The Princess Diaries 2: Royal Engagement (2004)
Thankfully this is one sequel where the cast returned (including Anne Hathaway and Julie Andrews), but it still isn’t needed. Garry Marshall (whose career ranges from Happy Days and Pretty Woman to Valentine’s Day) again takes the helm, as Princess Mia (Hathaway) must marry in one month in order to take the throne. On one interesting note, the film has the first singing performance by Andrews since her throat surgery in 1997.
Kronk’s New Groove (2005)
One of the best characters from the original film, the dim-witted sidekick to antagonist Yzma gets his own spin-off in a tepid tale of comradery and cookery. If Kronk’s spinach puffs and ‘squirrel speaking’ was the highlight of The Emperor’s New Groove for you, watch this movie. If not, maybe just re-watch the original.
White Collar Hooligan 2: England Away (2013)
If one tale of fraud and football hooligans wasn’t enough, the cast return for this second go, which takes them to London, Marbella and New York. Director Paul Tanter not only returned for this sequel but also a third – sadly not available on Netflix.

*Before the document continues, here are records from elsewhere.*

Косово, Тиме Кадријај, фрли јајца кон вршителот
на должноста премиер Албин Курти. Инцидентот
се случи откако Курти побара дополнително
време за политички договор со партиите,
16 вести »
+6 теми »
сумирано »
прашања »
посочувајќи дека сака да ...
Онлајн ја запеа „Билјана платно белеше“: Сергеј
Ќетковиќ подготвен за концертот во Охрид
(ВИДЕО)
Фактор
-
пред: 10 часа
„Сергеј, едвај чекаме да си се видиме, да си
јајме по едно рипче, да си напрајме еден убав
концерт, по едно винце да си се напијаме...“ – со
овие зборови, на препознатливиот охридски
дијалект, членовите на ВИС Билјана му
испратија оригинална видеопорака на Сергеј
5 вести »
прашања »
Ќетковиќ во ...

Bring It On: Fight to the Finish (2009)
The fifth (phew) in a series of cheerleading films beginning with Bring It On, Fight to the Finish sees ‘cheer sisters’ in rival teams The Jaguars and The Sea Lions lock horns. Whereas the first film had a fresh faced Kirsten Dunst and a catchy opening number, the fifth film stars pop princess Christina Milian in the lead role.
The Haunting in Connecticut 2: Ghosts of Georgia (2013)
An accompaniment to the first film, this horror follows another family who’ve moved into a haunted property, this time in Georgia. The cast includes One Tree Hill’s Chad Michael Murray, and claims to be based on a true story. Ha!
Psycho II (1983)
Possibly (surely) the worst judged sequel in this list, Anthony Perkins returns for an ill-advised second bout following Alfred Hitchcock’s iconic horror thriller. After Norman Bates’ release from a psychiatric hospital, the antagonist and lead character return to his motel. The film was directed by Australian filmmaker Richard Franklin, and is generally considered a mediocre successor.